MotoGP will return to Portugal for the first time since 2012 in November for the season finale, which will mark the series’ first official visit to the Algarve track near Portimao.
On Wednesday, test riders from all six manufacturers – as well as Espargaro – completed a track familiarisation session on MotoGP machinery, while 13 others from the current crop tried the venue on street bikes.
Espargaro, who was fastest of the MotoGP runners on his RS-GP, says the circuit is just about acceptable for MotoGP safety standards – and notes the series visits more dangerous venues.
“The track is borderline for MotoGP, it’s on the limit,” he said. “On the pictures and on the TV, everybody is just commenting on the up and downs, but the rest of the track is OK.
“We have enough room in case of a crash. I think everything is on the limit, but the last corner for me is dangerous.
“The last corner is the one most unsafe. The rest of the track, the ups and downs are a bit in the limit, but we race in circuits more dangerous.

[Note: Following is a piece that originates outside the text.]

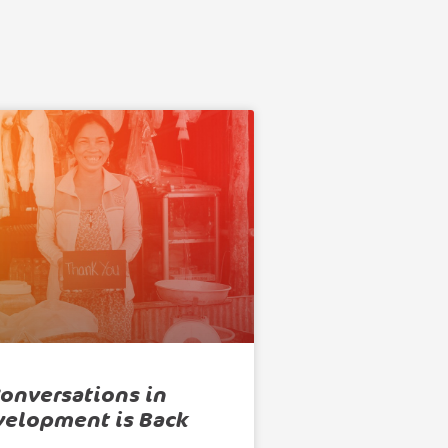
onversations in
velopment is Back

“For example, Motegi, the walls are closer in many [more] places than Portimao. But apart from the last corner, I think it’s safe enough.”
KTM’s Brad Binder echoed Espargaro’s thoughts on the final turn, saying: “The only place I thought was maybe a little bit on the limit was the last corner.
“When you come out of it, there’s a wall at either side. It wasn’t too hectic on what we were there on, but on a GP bike when you have a lot of power will be maybe a bit of a different story.”
Pramac’s Jack Miller also highlighted the last corner as a potential problem area, but has “seen worse”.
“Yeah, it’s a little bit [on the limit],” Miller said of Algarve’s last corner. “But I’ve seen worse. Barcelona for example is worse, but for sure if we can try and bring the level up everywhere it’s better.
“But I think we’ll be discussing that on Friday in the Safety Commission.”
A notable absentee from the test was championship leader Fabio Quartararo, who says he avoided it to negate the risk of injury ahead of the coming Le Mans/Aragon triple-header, but also because he feels Friday practice will be enough of an opportunity to learn the track.
However, KTM rider Pol Espargaro felt he’d have lost all of his Friday of the Portuguese GP had he not attended the familiarisation session even if he was on a street bike.
“It was good to make laps at Portimao,” he said. “It’s a very tricky place where you need to ride before arriving there on a MotoGP bike at the end of the straight going up and down.
“It was important for me because for sure if I was not in this test I would arrive at Friday and I would lose the full Friday to learning the track, and this is painful in a category where everybody and all the bikes are strong.”
Aleix Espargaro wasn’t happy that the new asphalt at Algarve was quite bumpy, and admits he is worried about racing there after Formula 1 because the cars tend to “destroy” track surfaces due to the amount of downforce they generate.